1. Background
According to the World Health Organization (WHO), psychiatric disorders are the leading cause of disability among youth. These conditions impact children's development, academic performance, and their potential to lead productive and fulfilling lives (1). A review of several studies (published from 2000 to 2007) in the US found that approximately one-third of children and adolescents experience a psychiatric disorder during their lifetime, and about one-fourth experience one within the last year (2). In a study by Riahi et al. on a community sample of children and adolescents in Khuzestan province, 22.66% of participants were diagnosed with at least one psychiatric disorder (3).
The COVID-19 outbreak has presented parents with significant challenges in the field of child and adolescent psychiatry.

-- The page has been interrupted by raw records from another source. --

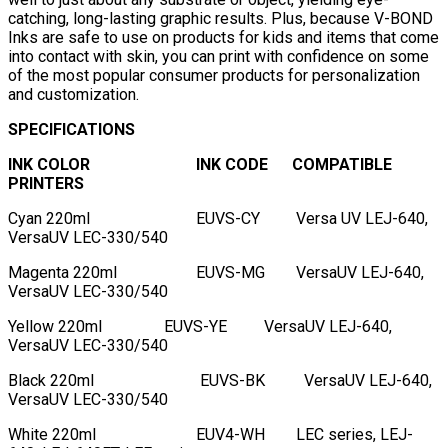
catching, long-lasting graphic results. Plus, because V-BOND
Inks are safe to use on products for kids and items that come
into contact with skin, you can print with confidence on some
of the most popular consumer products for personalization
and customization.
SPECIFICATIONS
INK COLOR
INK CODE
COMPATIBLE
PRINTERS
Cyan 220ml
EUVS-CY
Versa UV LEJ-640,
VersaUV LEC-330/540
Magenta 220ml
EUVS-MG
VersaUV LEJ-640,
VersaUV LEC-330/540
Yellow 220ml
EUVS-YE
VersaUV LEJ-640,
VersaUV LEC-330/540
Black 220ml
EUVS-BK
VersaUV LEJ-640,
VersaUV LEC-330/540
White 220ml
EUV4-WH
LEC series, LEJ-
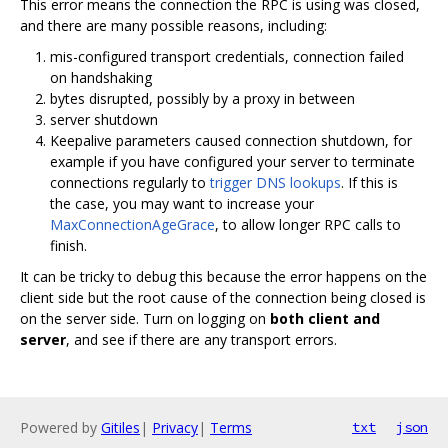
This error means the connection the RPC is using was closed,
and there are many possible reasons, including:
mis-configured transport credentials, connection failed
on handshaking
bytes disrupted, possibly by a proxy in between
server shutdown
Keepalive parameters caused connection shutdown, for
example if you have configured your server to terminate
connections regularly to
trigger DNS lookups
. If this is
the case, you may want to increase your
MaxConnectionAgeGrace
, to allow longer RPC calls to
finish.
It can be tricky to debug this because the error happens on the
client side but the root cause of the connection being closed is
on the server side. Turn on logging on
both client and
server
, and see if there are any transport errors.
Powered by
Gitiles
|
Privacy
|
Terms
txt
json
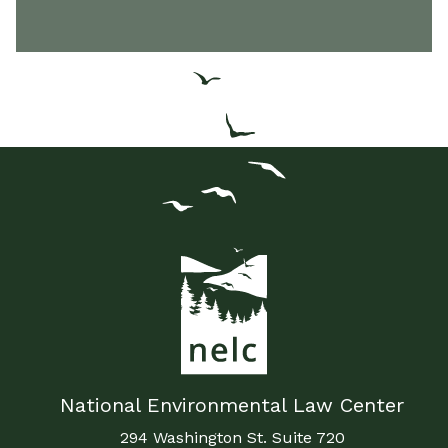
National Environmental Law Center
294 Washington St. Suite 720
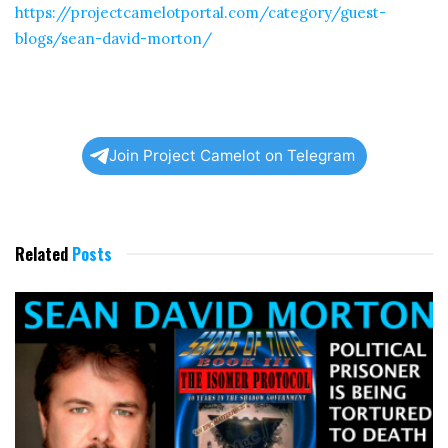
https://projectcamelotportal.com/category/guest-
blogs/sean-david-morton/
Join Project Camelot on Telegram
Related
Posts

It has disrupted the daily routines of everyone, including children and adolescents (4-9). In Iran, as in other countries, routine services have been limited. Numerous public and clinical services, including schools, social services, psychiatric offices, and others, have been restructured or closed to reduce close social contact.

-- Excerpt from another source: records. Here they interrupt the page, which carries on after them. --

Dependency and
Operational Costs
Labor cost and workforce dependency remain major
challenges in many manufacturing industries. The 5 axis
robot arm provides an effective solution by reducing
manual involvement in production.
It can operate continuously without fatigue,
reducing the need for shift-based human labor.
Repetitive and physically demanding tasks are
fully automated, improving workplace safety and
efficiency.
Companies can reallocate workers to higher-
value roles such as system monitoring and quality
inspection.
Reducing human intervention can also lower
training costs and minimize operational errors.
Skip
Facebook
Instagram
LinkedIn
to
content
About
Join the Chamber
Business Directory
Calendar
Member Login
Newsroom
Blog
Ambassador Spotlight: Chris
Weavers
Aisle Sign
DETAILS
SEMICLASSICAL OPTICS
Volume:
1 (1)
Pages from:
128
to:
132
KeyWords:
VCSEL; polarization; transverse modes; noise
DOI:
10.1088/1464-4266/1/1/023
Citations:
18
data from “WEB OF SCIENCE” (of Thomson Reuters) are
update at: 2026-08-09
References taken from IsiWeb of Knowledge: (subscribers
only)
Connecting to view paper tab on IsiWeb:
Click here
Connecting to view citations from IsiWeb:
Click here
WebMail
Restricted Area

The pandemic and the associated limitations are expected to result in a variety of consequences for children and adolescents (9-11). Mental health responses include boredom, isolation, uncertainty, anxiety, depression, and post-traumatic symptoms among children and adolescents (9-11). They may also experience fear and grief-related symptoms due to the impact of the virus on their families (12). These effects are especially significant for youth with psychiatric disorders; the pandemic may also worsen specific types of disorders, such as OCD, GAD, and specific phobias (10, 12). In a study in the UK, 83% of adolescents (including 61% with ongoing mental health difficulties) reported that the pandemic had worsened their mental health (13). In a study on patients with eating disorders, Davis et al. found an increase in health-related anxiety related to COVID-19 (14). Individuals with attention deficit hyperactivity disorder (ADHD) may also exhibit more behavioral problems (15), and patients with autism spectrum disorder (ASD) may have greater difficulty adjusting to disruptions in daily life routines (16).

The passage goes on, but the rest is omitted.